Sunoco (SUN) Q3 2024 earnings summary

Event summary combining transcript, slides, and related documents.

Logotype for Sunoco LP

Q3 2024 earnings summary

16 Jan, 2026

Executive summary

  • Delivered record Q3 2024 Adjusted EBITDA of $470 million, excluding $14 million in one-time transaction expenses, with strong performance across all business segments and successful integration of acquisitions.

  • Completed NuStar Energy L.P. acquisition, adding 9,500 miles of pipeline and 63 terminals, and issued 51.5 million common units valued at $2.85 billion.

  • Sold 204 convenience stores in West Texas, New Mexico, and Oklahoma to 7-Eleven for $1.0 billion, recognizing a $598 million gain.

  • Formed a Permian joint venture with Energy Transfer, combining crude oil and water gathering assets, with a 32.5% interest.

  • Confident in meeting full-year 2024 EBITDA guidance and expect another record year.

Financial highlights

  • Q3 2024 Adjusted EBITDA reached $470 million, a record for the partnership, and Adjusted Distributable Cash Flow was $349 million, with a coverage ratio of 2.3x for the quarter and 1.9x for the trailing 12 months.

  • Q3 2024 revenue was $5.75 billion, down from $6.32 billion in Q3 2023; net income for Q3 2024 was $2 million, down from $272 million in Q3 2023, mainly due to higher expenses and one-time transaction costs.

  • Q3 2024 EPS was $(0.26) compared to $2.99 in Q3 2023; cash distributions per unit for Q3 2024 were $0.8756, up from $0.8420 in Q3 2023.

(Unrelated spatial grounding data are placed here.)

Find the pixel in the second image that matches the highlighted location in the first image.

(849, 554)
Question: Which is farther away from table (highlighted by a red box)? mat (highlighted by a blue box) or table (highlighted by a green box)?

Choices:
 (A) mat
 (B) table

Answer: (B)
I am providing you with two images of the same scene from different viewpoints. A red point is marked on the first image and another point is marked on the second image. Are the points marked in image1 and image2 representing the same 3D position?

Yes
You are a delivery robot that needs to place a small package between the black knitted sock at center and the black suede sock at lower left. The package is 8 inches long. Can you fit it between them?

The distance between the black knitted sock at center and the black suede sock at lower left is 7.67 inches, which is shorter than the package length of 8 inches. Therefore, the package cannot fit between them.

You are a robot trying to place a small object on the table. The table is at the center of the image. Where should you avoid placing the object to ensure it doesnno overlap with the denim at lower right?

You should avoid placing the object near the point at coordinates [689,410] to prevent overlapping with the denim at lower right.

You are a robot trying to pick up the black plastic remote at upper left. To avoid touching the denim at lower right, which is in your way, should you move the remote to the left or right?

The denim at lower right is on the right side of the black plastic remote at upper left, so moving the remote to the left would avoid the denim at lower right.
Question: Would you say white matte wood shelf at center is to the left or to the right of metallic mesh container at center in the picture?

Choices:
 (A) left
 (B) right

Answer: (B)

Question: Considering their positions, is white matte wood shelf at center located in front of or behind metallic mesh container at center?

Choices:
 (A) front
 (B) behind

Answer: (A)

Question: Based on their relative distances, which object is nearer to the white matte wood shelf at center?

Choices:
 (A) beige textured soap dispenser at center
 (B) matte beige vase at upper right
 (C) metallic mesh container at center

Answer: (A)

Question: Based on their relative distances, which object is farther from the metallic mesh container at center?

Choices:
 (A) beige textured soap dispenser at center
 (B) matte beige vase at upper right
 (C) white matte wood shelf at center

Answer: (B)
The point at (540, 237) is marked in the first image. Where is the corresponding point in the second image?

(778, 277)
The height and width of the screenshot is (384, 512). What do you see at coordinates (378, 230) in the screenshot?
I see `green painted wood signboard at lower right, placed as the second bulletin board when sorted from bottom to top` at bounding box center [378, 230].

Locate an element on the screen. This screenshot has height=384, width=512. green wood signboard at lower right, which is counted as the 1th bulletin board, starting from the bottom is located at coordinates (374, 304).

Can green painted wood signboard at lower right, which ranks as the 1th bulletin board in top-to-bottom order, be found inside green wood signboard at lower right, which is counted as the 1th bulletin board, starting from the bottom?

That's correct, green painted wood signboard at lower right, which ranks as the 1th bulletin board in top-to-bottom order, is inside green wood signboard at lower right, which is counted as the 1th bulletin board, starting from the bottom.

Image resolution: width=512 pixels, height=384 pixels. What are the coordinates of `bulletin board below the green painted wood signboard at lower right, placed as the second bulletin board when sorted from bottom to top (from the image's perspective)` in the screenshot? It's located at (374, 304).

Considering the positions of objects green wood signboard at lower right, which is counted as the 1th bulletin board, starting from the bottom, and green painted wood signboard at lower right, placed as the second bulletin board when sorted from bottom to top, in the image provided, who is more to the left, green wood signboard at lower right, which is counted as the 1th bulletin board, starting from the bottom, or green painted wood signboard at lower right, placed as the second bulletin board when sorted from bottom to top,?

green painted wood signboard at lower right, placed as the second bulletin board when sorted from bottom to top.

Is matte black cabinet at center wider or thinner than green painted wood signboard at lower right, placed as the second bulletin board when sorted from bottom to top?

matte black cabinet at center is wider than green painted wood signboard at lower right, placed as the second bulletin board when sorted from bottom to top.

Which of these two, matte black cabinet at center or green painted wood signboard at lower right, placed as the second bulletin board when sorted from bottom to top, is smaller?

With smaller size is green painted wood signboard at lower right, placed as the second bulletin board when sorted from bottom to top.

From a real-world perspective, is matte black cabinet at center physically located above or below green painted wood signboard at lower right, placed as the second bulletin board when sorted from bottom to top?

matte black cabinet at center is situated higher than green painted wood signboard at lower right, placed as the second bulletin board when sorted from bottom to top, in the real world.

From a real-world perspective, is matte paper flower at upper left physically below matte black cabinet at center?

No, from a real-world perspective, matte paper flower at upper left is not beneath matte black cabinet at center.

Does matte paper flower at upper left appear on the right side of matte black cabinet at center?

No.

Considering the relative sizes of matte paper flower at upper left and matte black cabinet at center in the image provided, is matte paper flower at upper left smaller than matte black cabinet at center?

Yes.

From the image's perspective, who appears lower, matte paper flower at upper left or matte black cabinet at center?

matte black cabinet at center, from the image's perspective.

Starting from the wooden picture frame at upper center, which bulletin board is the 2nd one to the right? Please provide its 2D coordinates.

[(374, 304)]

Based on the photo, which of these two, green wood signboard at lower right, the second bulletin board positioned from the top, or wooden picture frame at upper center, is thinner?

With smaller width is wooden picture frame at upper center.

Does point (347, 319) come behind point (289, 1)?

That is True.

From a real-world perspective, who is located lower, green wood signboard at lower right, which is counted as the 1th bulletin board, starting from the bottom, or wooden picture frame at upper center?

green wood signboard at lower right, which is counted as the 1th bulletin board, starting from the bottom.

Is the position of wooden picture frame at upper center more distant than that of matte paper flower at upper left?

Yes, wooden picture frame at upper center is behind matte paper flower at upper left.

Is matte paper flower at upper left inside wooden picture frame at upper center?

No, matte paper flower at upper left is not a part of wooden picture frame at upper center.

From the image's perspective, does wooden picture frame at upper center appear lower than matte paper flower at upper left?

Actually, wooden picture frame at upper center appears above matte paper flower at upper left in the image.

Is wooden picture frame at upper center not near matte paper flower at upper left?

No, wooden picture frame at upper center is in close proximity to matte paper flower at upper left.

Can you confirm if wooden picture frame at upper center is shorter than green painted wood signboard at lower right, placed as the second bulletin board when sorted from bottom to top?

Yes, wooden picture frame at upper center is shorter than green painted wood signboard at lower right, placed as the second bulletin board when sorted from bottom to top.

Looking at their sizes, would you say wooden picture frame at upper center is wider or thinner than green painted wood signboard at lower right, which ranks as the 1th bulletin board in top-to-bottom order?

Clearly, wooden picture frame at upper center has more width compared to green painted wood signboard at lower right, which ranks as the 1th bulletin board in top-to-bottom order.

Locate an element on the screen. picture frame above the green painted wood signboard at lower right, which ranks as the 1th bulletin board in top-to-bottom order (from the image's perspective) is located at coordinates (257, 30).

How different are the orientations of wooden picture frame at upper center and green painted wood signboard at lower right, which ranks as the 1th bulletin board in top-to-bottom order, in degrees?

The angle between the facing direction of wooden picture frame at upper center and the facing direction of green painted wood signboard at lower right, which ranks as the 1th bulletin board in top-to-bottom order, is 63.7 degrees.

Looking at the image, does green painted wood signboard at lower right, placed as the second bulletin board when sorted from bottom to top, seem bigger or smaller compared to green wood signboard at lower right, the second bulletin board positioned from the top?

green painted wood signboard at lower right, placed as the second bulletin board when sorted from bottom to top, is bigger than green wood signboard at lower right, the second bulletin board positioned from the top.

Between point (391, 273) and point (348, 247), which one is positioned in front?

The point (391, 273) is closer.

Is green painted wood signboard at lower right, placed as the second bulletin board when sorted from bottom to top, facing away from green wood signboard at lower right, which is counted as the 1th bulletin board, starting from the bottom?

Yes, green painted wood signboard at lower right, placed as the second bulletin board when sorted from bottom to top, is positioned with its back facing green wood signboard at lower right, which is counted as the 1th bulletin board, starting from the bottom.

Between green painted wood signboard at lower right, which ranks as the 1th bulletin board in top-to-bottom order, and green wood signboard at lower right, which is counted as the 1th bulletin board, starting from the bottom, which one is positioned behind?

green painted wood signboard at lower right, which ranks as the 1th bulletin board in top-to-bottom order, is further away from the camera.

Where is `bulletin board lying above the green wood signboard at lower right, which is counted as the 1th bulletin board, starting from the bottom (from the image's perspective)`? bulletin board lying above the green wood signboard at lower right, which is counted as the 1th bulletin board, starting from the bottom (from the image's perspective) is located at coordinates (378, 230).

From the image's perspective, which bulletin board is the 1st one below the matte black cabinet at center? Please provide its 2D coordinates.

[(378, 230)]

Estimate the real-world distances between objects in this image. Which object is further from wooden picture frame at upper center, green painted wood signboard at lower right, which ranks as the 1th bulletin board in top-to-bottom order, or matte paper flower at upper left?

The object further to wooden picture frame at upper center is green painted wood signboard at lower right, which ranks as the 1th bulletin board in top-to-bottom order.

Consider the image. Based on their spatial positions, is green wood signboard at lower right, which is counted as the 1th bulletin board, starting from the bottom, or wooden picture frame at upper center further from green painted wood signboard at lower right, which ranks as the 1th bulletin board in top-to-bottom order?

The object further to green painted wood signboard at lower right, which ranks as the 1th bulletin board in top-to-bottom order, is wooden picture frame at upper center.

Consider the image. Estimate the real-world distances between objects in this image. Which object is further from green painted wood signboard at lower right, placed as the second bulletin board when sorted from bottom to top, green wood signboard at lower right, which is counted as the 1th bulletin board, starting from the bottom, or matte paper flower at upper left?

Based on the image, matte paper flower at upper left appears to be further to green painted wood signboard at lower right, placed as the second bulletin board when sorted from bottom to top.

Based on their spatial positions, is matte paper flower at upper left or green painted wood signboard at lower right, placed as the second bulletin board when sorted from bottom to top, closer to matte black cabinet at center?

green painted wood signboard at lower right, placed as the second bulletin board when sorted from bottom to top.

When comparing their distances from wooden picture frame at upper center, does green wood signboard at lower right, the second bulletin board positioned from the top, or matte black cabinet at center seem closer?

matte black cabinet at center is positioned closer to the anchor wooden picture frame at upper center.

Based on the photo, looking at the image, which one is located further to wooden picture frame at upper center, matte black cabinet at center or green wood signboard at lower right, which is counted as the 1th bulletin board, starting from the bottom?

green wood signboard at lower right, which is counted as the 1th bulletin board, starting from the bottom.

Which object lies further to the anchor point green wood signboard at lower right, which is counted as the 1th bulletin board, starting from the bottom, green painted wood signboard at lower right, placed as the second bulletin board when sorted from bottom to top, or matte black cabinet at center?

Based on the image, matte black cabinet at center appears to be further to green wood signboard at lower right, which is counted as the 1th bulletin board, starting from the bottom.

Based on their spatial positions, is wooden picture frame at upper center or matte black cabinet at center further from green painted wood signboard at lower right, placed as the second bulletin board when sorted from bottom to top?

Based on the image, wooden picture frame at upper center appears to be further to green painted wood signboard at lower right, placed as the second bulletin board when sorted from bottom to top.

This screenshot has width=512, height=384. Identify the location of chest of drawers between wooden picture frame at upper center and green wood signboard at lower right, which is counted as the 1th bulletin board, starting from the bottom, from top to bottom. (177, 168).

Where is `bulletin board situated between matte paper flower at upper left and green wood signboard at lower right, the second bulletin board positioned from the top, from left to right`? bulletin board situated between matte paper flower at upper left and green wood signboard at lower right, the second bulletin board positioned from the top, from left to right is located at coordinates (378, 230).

  • Cash flow from operations for the nine months was $426 million, up slightly from $416 million year-over-year.

  • Long-term debt at September 30, 2024 was $7.3 billion, with $1.4 billion liquidity available on the $1.5 billion revolver.

Outlook and guidance

  • Expect to deliver on 2024 EBITDA guidance and anticipate another record year, with bullish outlook for all business segments and industry fundamentals expected to remain supportive.

  • Plan to provide formal 2025 guidance and business outlook in December.

  • Anticipate multi-year distribution increases and continued growth in DCF per LP unit.

  • Expects to spend approximately $120 million in maintenance capital and at least $300 million in growth capital for full year 2024.

  • Ongoing sources of liquidity include cash from operations, $1.42 billion in credit facility capacity, and potential debt or equity issuance.